### Exercise description
Only the closing part of the listing is wanted: reproduce exactly the line containing "Poitiers chez qui nous avons vécu durant" and all lines below it.
—————
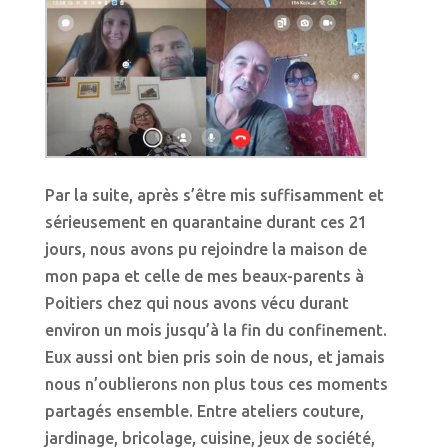
Par la suite, après s’être mis suffisamment et
sérieusement en quarantaine durant ces 21
jours, nous avons pu rejoindre la maison de
mon papa et celle de mes beaux-parents à
Poitiers chez qui nous avons vécu durant
environ un mois jusqu’à la fin du confinement.
Eux aussi ont bien pris soin de nous, et jamais
nous n’oublierons non plus tous ces moments
partagés ensemble. Entre ateliers couture,
jardinage, bricolage, cuisine, jeux de société,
—————
### Final answer
Poitiers chez qui nous avons vécu durant
environ un mois jusqu’à la fin du confinement.
Eux aussi ont bien pris soin de nous, et jamais
nous n’oublierons non plus tous ces moments
partagés ensemble. Entre ateliers couture,
jardinage, bricolage, cuisine, jeux de société,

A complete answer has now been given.